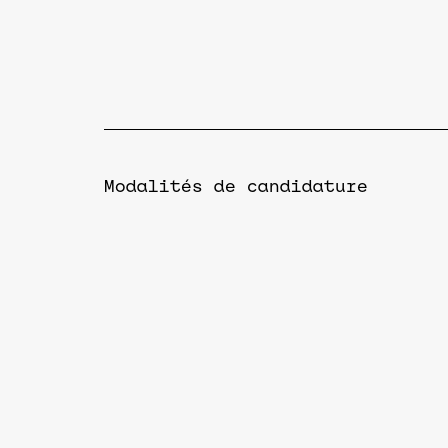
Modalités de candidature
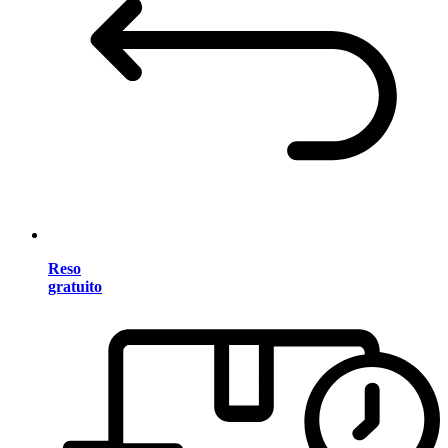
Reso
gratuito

_____

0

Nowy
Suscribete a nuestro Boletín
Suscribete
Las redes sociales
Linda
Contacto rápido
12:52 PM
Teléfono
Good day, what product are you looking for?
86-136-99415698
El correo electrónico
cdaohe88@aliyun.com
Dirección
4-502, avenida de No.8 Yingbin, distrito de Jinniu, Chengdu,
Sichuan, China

_____

Task prompt: Precisely the lines between those holding "El correo electrónico" and "Sichuan, China", inclusive, are to be reproduced from the listing above, with nothing added.

Solved problem:
El correo electrónico
cdaohe88@aliyun.com
Dirección
4-502, avenida de No.8 Yingbin, distrito de Jinniu, Chengdu,
Sichuan, China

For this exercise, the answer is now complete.